The closer I got to the on-ramp, the more my stomach started to flip. I was fully resolved to take that left turn. I could NOT have this baby. As the signs to make the turn came into view, I was struck with a panicking fear. I wasn’t afraid of him, oddly enough but there was something about the whole situation that terrified me. Without realizing what I was doing or where I was going, I took a right turn.

I don’t remember much of the trip to the doctor’s office but I remember shaking with terror during the whole check-in process. What was I doing? This wasn’t in the plan?

The doctor came in, introduced himself and after I answered a bunch of questions, did all of the stuff doctors are supposed to do and then he just sat with me. He didn’t say much but he just sat. It was the first time I’d been in a room, alone, with a man that wasn’t my husband in forever. He took a deep breath after what felt like a million years of silence and said, “I think you need to see something.”

There was an ultrasound machine in the room, so of course, I had an ultrasound. I didn’t want to look. Surely, I wouldn’t be able to see anything, anyway. I was barely 6 weeks pregnant.  But he did the ultrasound…

And that’s when I heard it. This rhythmic electronic sound, flooding around me. I closed my eyes and tried not to cry.

“That’s your baby’s heartbeat,” he said. “That’s why you came here today.”

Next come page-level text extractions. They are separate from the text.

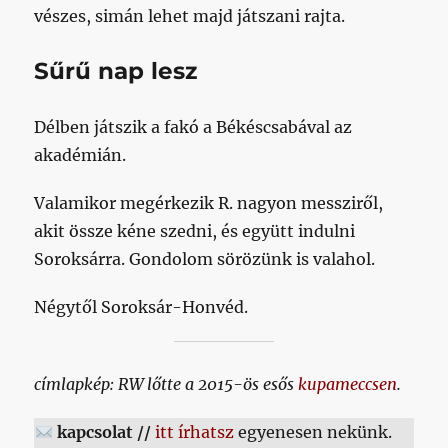
vészes, simán lehet majd játszani rajta.
Sűrű nap lesz
Délben játszik a fakó a Békéscsabával az
akadémián.
Valamikor megérkezik R. nagyon messziről,
akit össze kéne szedni, és együtt indulni
Soroksárra. Gondolom sörözünk is valahol.
Négytől Soroksár-Honvéd.
címlapkép: RW lőtte a 2015-ös esős
kupameccsen
.
kapcsolat //
itt írhatsz
egyenesen nekünk.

I opened my eyes and turned my face toward the screen. I couldn’t help it, I had to look. That little greyscale monitor was full of a tiny person; a tiny person with a beating heart I could hear and see.

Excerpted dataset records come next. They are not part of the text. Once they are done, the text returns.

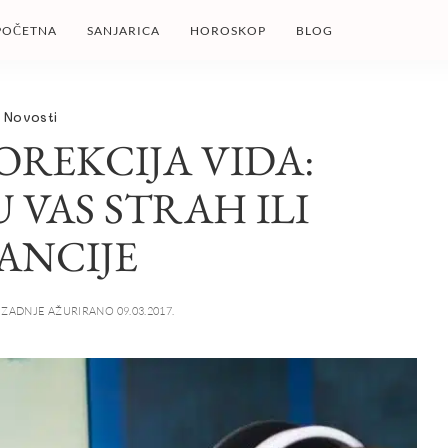
POČETNA
SANJARICA
HOROSKOP
BLOG
Novosti
OREKCIJA VIDA:
 VAS STRAH ILI
ANCIJE
ZADNJE AŽURIRANO 09.03.2017.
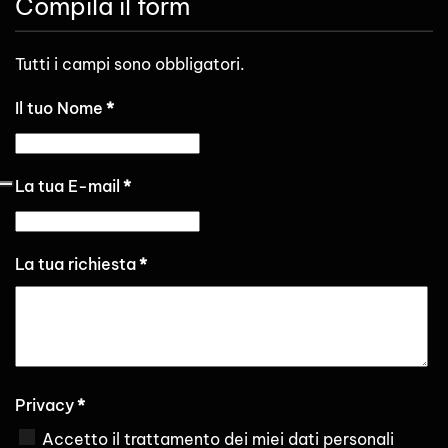
Compila il form
Tutti i campi sono obbligatori.
Il tuo Nome
*
La tua E-mail
*
La tua richiesta
*
Privacy
*
Accetto il trattamento dei miei dati personali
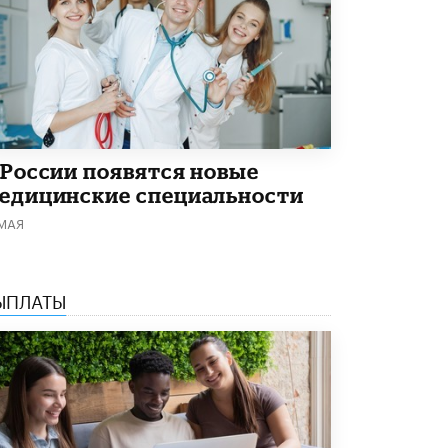
 России появятся новые
едицинские специальности
 МАЯ
ЫПЛАТЫ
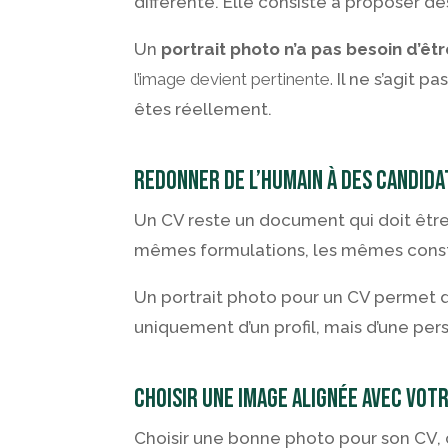
différente. Elle consiste à proposer de
Un
portrait photo n’a pas besoin d’êt
l’image devient pertinente.
Il ne s’agit p
êtes réellement.
Redonner de l’humain à des candid
Un CV reste un document qui doit être 
mêmes formulations, les mêmes constr
Un portrait photo pour un CV permet de r
uniquement d’un profil, mais d’une pe
Choisir une image alignée avec vot
Choisir une bonne photo pour son CV,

After the appointment, I sat in my car, holding a printout picture of my child – and I sobbed. This actual child was a left turn away from no longer existing. Less than twelve hours before, I’d rationalized why that little human shouldn’t be there. Before I left the parking lot, I had new resolve and a part of me that I thought I’d lost re-emerged. I knew I would do for this child what I had been too scared to do for myself. This child deserved a life lived without fear. They deserved to know genuine love. It deserved a chance and to not be a victim of my life.

I rode out my pregnancy, resolved to leave as soon as I was able. Those nine months were the most peaceful of our marriage – although the verbal assaults never ceased.

In late spring of 2004, I delivered a healthy baby boy. 4 weeks later, I left with my child, a diaper bag and the clothes on my back. Five years later, I would meet and marry a man who not only loves us both but loves God and is faithful to the Catholic faith. We both became staunch pro-life advocates. It wasn’t until several years into our marriage that I told him that the son he loves as his own almost wasn’t. 

When the plight of abused women and unplanned pregnancies is bolstered up as a reason to justify infanticide, it is a false flag. Women suffering from domestic violence don’t need physical, emotional and spiritual trauma. They need options. They need guidance. They need love and prayer and an assurance that there is a better way. Funneling vulnerable women into a money-making scheme in order to control population is exploitation and abuse that defies comprehension.

My son is now fifteen. He’s 6’1. His love for art and music is breathtaking. His love for Christ and the Church is powerful. He has a singing voice that is beyond heavenly. I cannot imagine grieving him later in my life, had I taken that left turn.